Adieu
camarades. Sous ce titre, la chaîne Arte, où le pire du pire voisine,
certes, avec le meilleur diffuse une série absolument remarquable sur la
chute du communisme. (1)⇓
Le
28 novembre 1989, à Prague, des milliers de manifestants occupaient les
rues. Sur l'immeuble de l'ancienne télévision d'État une banderole est
hissée : « Pologne 10 ans ; Hongrie 10 mois ; Allemagne de l'Est 10
semaines ; Tchécoslovaquie 10 jours ». Bientôt, à Bucarest, on
ajoutera : « Roumanie 10 heures ». La fin du communisme se traduira en
effet par une plus formidable accélération de l'histoire.
Le
réalisateur Andrei Nekrasov et les scénaristes Jean-François Colosimo
et György Dalos font dès lors remarquer : « Le communisme n'est pas mort
de l'extérieur, mais de l'intérieur. Il a implosé. Il n'a pas été
vaincu par les armes mais par la volonté et la conviction de celles et
ceux que le communisme devait rendre heureux » Ce dernier membre de
phrase va peut-être un peu loin dans la mesure où le courage
extraordinaire des dissidents n'a donné que le coup de grâce au système
moribond.
Plus
de 20 ans après l'effondrement du bloc soviétique, les aspects
essentiels de cette mutation du monde semblent de moins en moins
inscrits dans la mémoire de nos dirigeants, de nos communicateurs et de
nos commentateurs agréés. Pis encore, et très logiquement, les leçons
que l'on peut en tirer s'effacent de plus en plus des stratégies
occidentales.
La
première évidence à rappeler porte donc sur les raisons qui ont conduit
à ce bouleversement, inattendu de la plupart des spécialistes. (2)⇓
La
voix dominante des stratèges affirmait que le point faible de cette
construction remontait, au fond, à l'empire des Tsars. On dénonçait
ainsi, à la fois son caractère multinational et sa tendance à la
russification. D'intéressantes statistiques intervenaient pour prouver
qu'au sein de chaque république, la nationalité russe prenait une part
grandissante. Par là même, la révolte des peuples satellisés était
présentée comme inéluctable.
Ma
génération a été largement convaincue que le meilleur antidote à la
menace communiste, mais aussi, pour les plus audacieux la voie la plus
recommandable de la victoire du camp de la Liberté passerait par le
nationalisme. À partir des années 1950, on a beaucoup admiré, pour ces
motifs, la Yougoslavie de Tito, expulsé du Kominterm par Staline. Et on
la présenta longtemps pour un modèle de réussite.
À
partir de 1974, charnière marquée par la publication en occident de
« l'Archipel du Goulag », la voix des dissidents est devenue porteuse
d'espérance. Elle a cessé de n'être répercutée que par quelques cercles
confidentiels. Rappelons à cet égard que, jusque-là, les amis de Boris
Pasternak étaient eux-mêmes profondément marginalisés, voire expulsés
des intelligentsias de Paris, Londres ou New York. On a donc conçu la
cause des droits de l'Homme comme susceptible de terrasser le dragon
rouge.
Or
l'Empire n'a ni éclaté ni évolué : il s'est écroulé sur lui-même, ruiné
et rongé par sa propre perversité juridique et économique. Roulée dans
sa crasse et ses crimes la bureaucratie soviétique a renoncé à gérer ses
dépendances et proclamé la souveraineté des territoires dont elle avait
imposé, au cours des 70 années de l'Histoire soviétique, de la façon la
plus brutale, les artificielles frontières.
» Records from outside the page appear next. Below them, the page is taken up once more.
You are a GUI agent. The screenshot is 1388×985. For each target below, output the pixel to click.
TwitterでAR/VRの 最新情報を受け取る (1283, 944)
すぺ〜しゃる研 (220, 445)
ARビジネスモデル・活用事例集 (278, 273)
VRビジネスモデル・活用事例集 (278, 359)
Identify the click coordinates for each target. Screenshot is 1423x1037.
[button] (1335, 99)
C'est de son désastre économique, et pas d'autre chose, que ce système est mort.
La
faillite de toutes ses usines à gaz comptables, de toutes ses
directives inapplicables, de toutes ses utopies planificatrices a
détruit la principale puissance militaire du monde, disposant du
territoire le plus étendu et de la plus grande réserve de matières
premières de la planète.
On devrait par conséquent considérer en parallèle l'Histoire de la France.
En
1789, la fausse gloire Mirabeau dominait l'assemblée constituante. Ce
personnage, profondément corrompu, faisait encore figure de référence.
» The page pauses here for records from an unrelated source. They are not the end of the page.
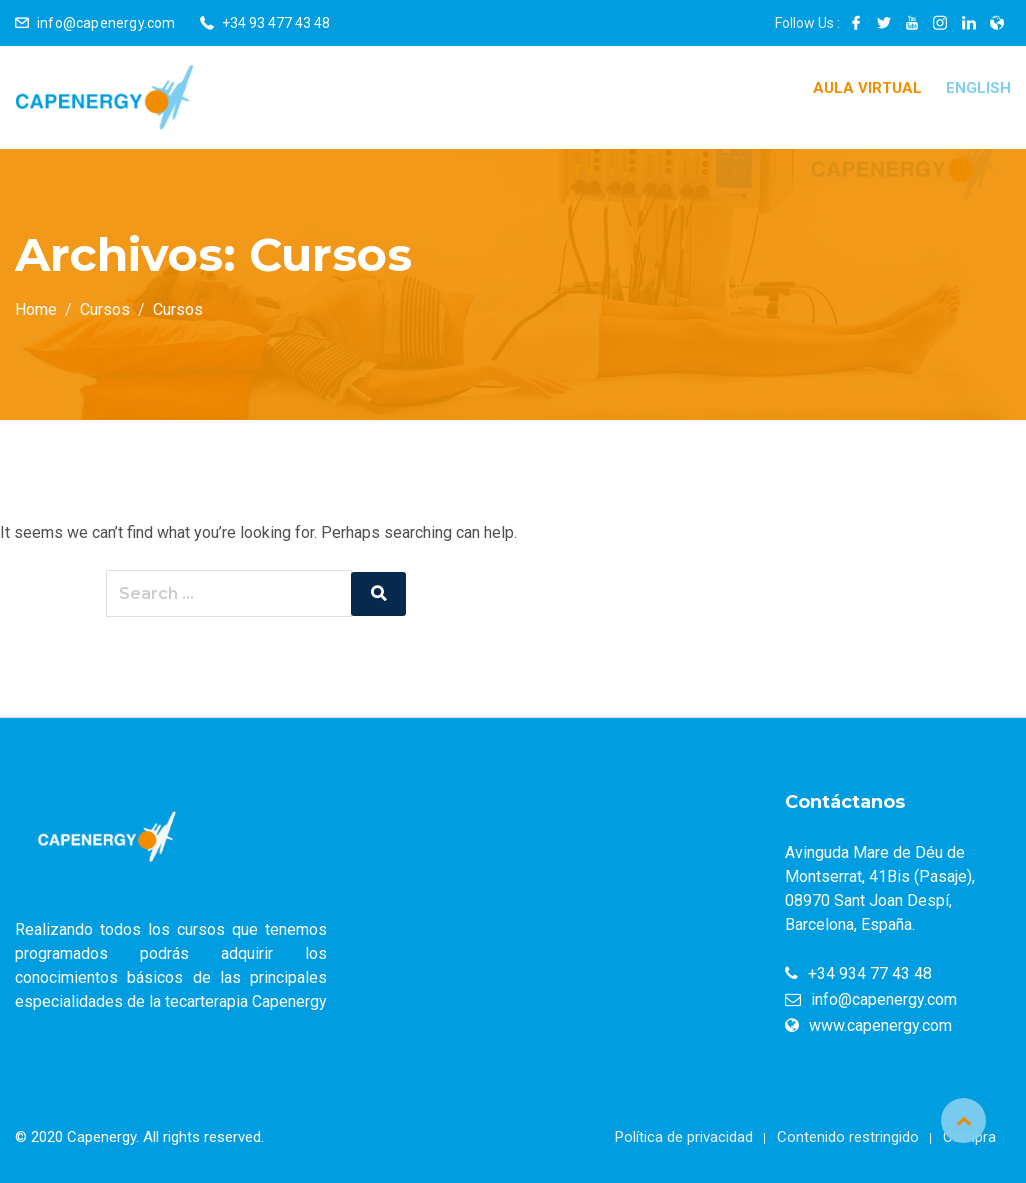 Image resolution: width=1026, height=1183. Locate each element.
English (978, 88)
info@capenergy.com (106, 23)
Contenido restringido (848, 1137)
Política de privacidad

Dans un discours tonitruant, il avait prétendu prohiber « le mot hideux
de banqueroute ». Il eût sans doute été plus avisé de faire adopter les
dispositions de nature à empêcher la chose. Car les dispositions qu'il
fit adopter personnellement allaient conduire exactement à ce qu'il
prétendait redouter. Appuyant habilement la proposition de Talleyrand,
il sut convaincre les députés de voter la nationalisation des biens de
l'Église et la transformation les membres du clergé en fonctionnaires de
l'État. Cette décision funeste, mais en apparence rationnelle,
conduisit à une série d'expédients financiers catastrophiques. (3)⇓
La dérive des assignats se produisit en effet très rapidement. Elle ne
fut cependant sanctionnée qu'à l'époque du Directoire, soit après
plusieurs années dramatiques où les acquisitions spoliatrices de biens
nationaux avaient ajouté de l'Or et de la boue, au sang de la guerre
civile et de la guerre européenne déclenchées l'une comme l'autre par la
fureur et les pillages du jacobinisme.
Eh
bien très précisément : ce à quoi nous assistons particulièrement en
France aujourd'hui, mais également dans bon nombre de pays de l'Union
européenne reflète en profondeur, plus encore que la crise,
l'effondrement inéluctable de ce qu'on appelle l'État Providence,
héritier bâtard et hybride du jacobinisme et du soviétisme. (4)⇓
Aujourd'hui
les comptes publics français sont ainsi dramatiquement rongés,
notamment par les conséquences du plan Juppé de 1995-1997, ou par les
quelque 500 niches fiscales et sociales imaginées pour corriger les
tares de cet immense système spoliateur, où le régime s'épuise, de
pseudo-réforme en pseudo-réforme, à colmater des brèches.
Cet
équilibre instable a encore moins de raison de se maintenir que n'en
avait l'ordre totalitaire soviétique. On peut toujours préférer qu'il se
réforme plutôt que de subir une destruction aussi coûteuse que celle à
laquelle on assiste d'ores et déjà dans les pays les plus atteints. On
doit toujours espérer chrétiennement le repentir sincère du pécheur,
plutôt que sa condamnation définitive.
Hélas la sanction de la vie se révèle souvent moins charitable.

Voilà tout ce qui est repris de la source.